◆ WORK ITEM ◆
Your task is to find every line of the data that holds the string "viele" and copy it.

[Opening MATERIAL PROVIDED section]

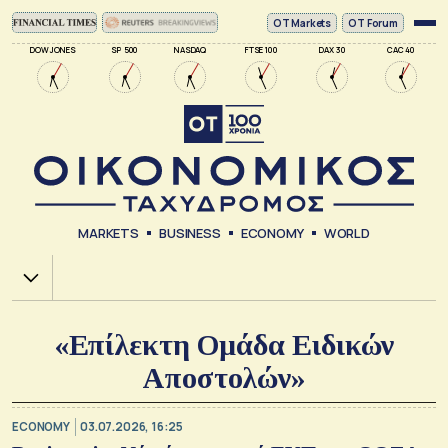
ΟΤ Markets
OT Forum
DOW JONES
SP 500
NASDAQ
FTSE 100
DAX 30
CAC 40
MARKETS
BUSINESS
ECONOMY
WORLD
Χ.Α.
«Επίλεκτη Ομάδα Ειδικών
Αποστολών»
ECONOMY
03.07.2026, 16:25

[Closing MATERIAL PROVIDED section]
[Opening MATERIAL PROVIDED section]

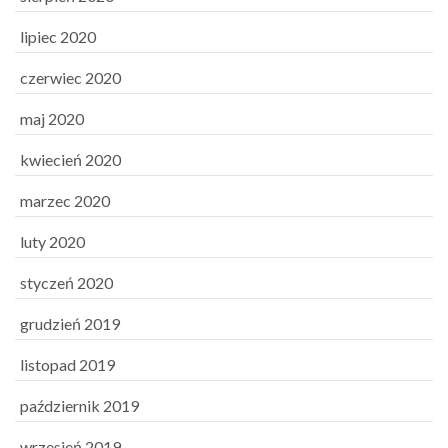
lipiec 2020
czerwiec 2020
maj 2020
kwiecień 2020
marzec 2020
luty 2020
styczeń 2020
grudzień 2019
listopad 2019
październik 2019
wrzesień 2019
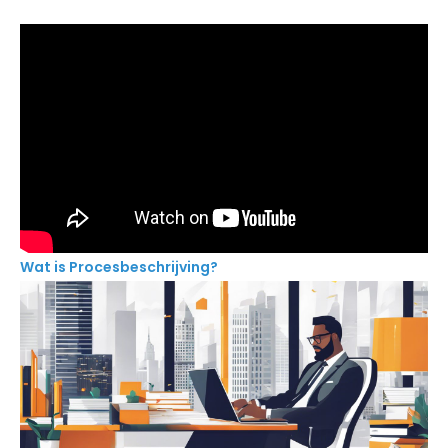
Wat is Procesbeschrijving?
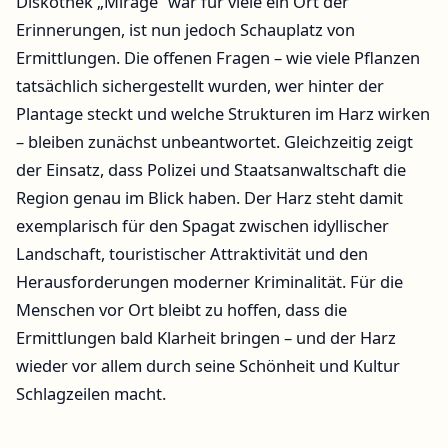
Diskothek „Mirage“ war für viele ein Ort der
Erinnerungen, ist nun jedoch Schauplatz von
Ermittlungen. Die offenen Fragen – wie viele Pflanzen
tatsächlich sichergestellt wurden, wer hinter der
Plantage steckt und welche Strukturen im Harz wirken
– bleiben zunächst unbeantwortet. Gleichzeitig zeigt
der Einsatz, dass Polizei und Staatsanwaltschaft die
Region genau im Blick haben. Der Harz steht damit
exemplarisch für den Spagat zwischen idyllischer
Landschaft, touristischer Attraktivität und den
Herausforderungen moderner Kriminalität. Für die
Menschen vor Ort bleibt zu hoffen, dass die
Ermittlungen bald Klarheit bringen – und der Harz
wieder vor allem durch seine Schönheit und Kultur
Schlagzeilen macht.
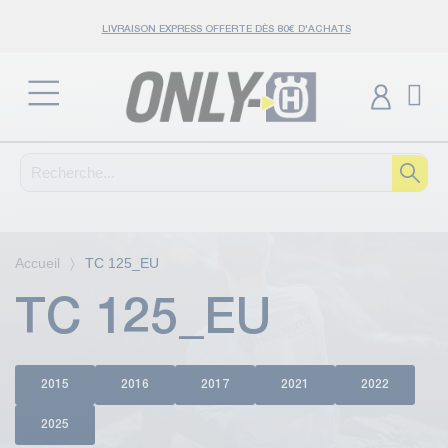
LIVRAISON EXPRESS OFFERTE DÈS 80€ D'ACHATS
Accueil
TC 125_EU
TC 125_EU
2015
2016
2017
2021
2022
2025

[Closing MATERIAL PROVIDED section]

◆ ANSWER BOX ◆
Diskothek „Mirage“ war für viele ein Ort der
Ermittlungen. Die offenen Fragen – wie viele Pflanzen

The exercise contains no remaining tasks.